One of the economic indicators of the U.S. economy: Average hours in a workweek.
The health of the economy can be measured by labor demand as businesses increase or cut production of goods and services in response to executives’ overall sentiment and anticipation of future sales volumes. Changes in labor demand can also point to the general strength of consumers as increasing use of workers can boost overall compensation, which supports increased consumption, but if wages grow too fast inflation can occur. Declining demand for workers, of course, can imply weakening incomes, reduced consumer spending and reduced wage pressures for employers. Demand for labor, as measured by the average hours worked in a work week provide insight into what percentage of the economy is being utilized. When utilization is relatively low and as indicated by average hours worked per week the economy has capacity for expanding. When average hours worked per week is high, it’s terrific news as it generally leads to gains in productivity, earnings, and GDP.
Average hours worked in a workweek is included in the Bureau of Labor Statistics Employment Situation Report issued at 8:30 a.m. eastern time on the first Friday of the month. The seasonally adjusted data is compiled by surveying employers and includes the average hours worked in a week along with the average amount of overtime for nonsupervisory employees. By using the surveys, the Bureau estimates the aggregate number of hours worked and hours of overtime worked. The Bureau divides those numbers by the number of employed individuals to come up with the averages.
The report provides information on goods-producing and service-providing categories. Goods-producing includes manufacturing, mining, construction, durable goods and nondurable goods and the service- providing category includes transportation and warehousing, utilities, wholesale and retail trade, information, financial services, professional services, education and health services, leisure and hospitality, government and other services. The Bureau provides the report so that policymakers, businesses and investors can understand the strength of the job market and make informed decisions regarding the economy.
Average hours worked is rather stable and changes are often small, but the data can still provide insight into phases of economic cycles and the labor market.

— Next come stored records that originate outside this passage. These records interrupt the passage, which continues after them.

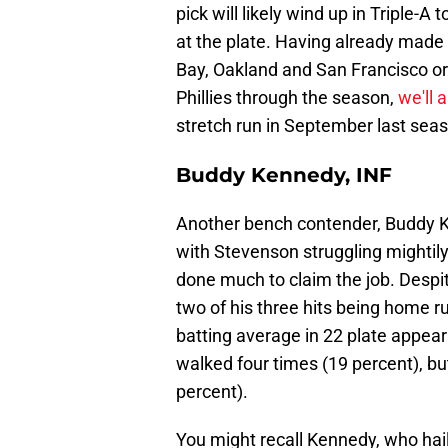
pick will likely wind up in Triple-A
at the plate. Having already made
Bay, Oakland and San Francisco org
Phillies through the season,
we'll 
stretch run in September last sea
Buddy Kennedy, INF
Another bench contender, Buddy Ke
with Stevenson struggling mightily.
done much to claim the job. Despi
two of his three hits being home r
batting average in 22 plate appea
walked four times (19 percent), bu
percent).
You might recall Kennedy, who hail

When production demands increase, employers tend to increase the hourly workweek for existing employees before hiring additional workers. This
means increases in the average hourly workweek can point to the need for employers to eventually hire more workers if demand for products and services continues to grow.
The global financial crisis illustrates how the data can also indicate different phases of the economic cycle. Average hours worked decreased 0.8 hours, or 2.3%, during late 2007 to mid-2009. Since the data is based on both aggregate hours worked and the number of employed individuals, the average hours worked didn’t fully reflect the impact upon the job market of the recession because when layoffs occur, both the aggregate hours and number of employees decline. To that end, looking at aggregate hours worked along with the number of employees can be important. In the case of the global financial crisis, aggregate hours declined significantly more than average hours while wide-scale layoffs occurred.

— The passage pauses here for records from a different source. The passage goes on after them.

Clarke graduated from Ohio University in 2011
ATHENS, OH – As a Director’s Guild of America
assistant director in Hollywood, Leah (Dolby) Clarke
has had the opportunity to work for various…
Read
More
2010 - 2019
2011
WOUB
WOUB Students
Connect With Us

On its own, the data seldomly influences capital markets, but when considered with other data releases, it can influence investor sentiment. It can also be correlated with changes in GDP and productivity.

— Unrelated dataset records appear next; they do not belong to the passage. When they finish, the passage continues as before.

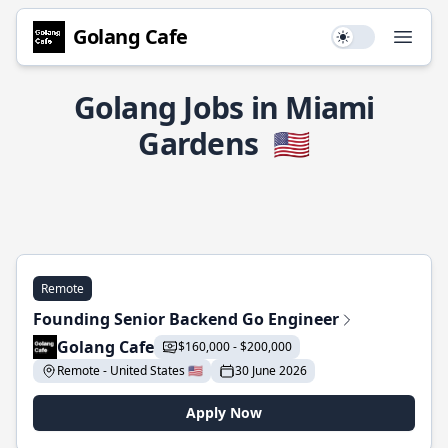
Golang Cafe
Use setting
Open
Golang Jobs in Miami
Gardens
🇺🇸
Remote
Founding Senior Backend Go Engineer
Golang Cafe
$160,000 - $200,000
Remote - United States 🇺🇸
30 June 2026
Apply Now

Additionally, it can influence consumer sentiment as employees either ramp up their weekly work hours or face cuts in their workweeks.
Since trends in average hours worked can provide insight into the overall labor market, the Federal Reserve closely monitors the information along with other data when setting monetary policy. If the Fed fears inflation is a concern, it may raise its fed funds rate, which is likely to increase the value of the U.S. dollar. As such, average hours worked, when combined with other indicators can directly influence the strength of the U.S. dollar and capital markets overall.